Citing unnamed officials familiar with the plan, The New York Times said Monday that while the Iraq Study Group was likely to accept the diplomatic option, it also expected a potentially divisive debate about timetables for beginning a US withdrawal.
Several officials said announcing a major withdrawal was the only way to persuade the government of Iraqi Prime Minister Nuri Kamal al-Maliki to focus on creating an effective Iraqi military force, the report said.
Members of the group, including some Democrats, are discussing proposals that call for a declaration that within a specified period of time -- perhaps as short as a year -- a significant number of US troops should be withdrawn, regardless of whether or not the Iraqi governments forces are declared ready to defend the country, The Times said.
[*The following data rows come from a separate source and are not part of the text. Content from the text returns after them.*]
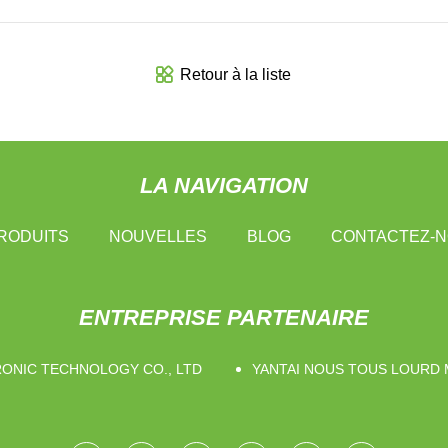
Retour à la liste
LA NAVIGATION
RODUITS
NOUVELLES
BLOG
CONTACTEZ-
ENTREPRISE PARTENAIRE
ONIC TECHNOLOGY CO., LTD
YANTAI NOUS TOUS LOURD M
The paper said that ideas under consideration include embedding far more US training teams into Iraqi military units in a last-ditch improvement effort.
While the numbers are still approximate, phased withdrawal of combat troops over the next year would leave 70,000 to 80,000 US troops in the country, compared with around 150,000 now, according to The Times.
"Its not at all clear that we can reach consensus on the military questions," the paper quotes one member of the panel as saying.
The draft report, according to those who have seen it, seems to link American withdrawal to the performance of the Iraqi military, The Times said.
But details of the performance benchmarks, which were described as not specific, could not be obtained, and it is this section of the report that is most likely to be revised, the paper said.
According to The Times, the draft of the section on diplomatic strategy was heavily influenced by panel co-chairman and former secretary of state James Baker and seemed to reflect his public criticism of the administration for its unwillingness to talk with nations like Iran and Syria.
But senior administration officials, including national security adviser Stephen Hadley, have expressed skepticism that either of those nations would accept talks, especially while Iran is locked in a confrontation with the United States over its nuclear program, the report said.
"Talking isnt a strategy," he is quoted a saying in an interview. "The issue is how can we condition the environment so that Iran and Syria will make a 180-degree turn, so that rather than undermining the Iraqi government, they will support it."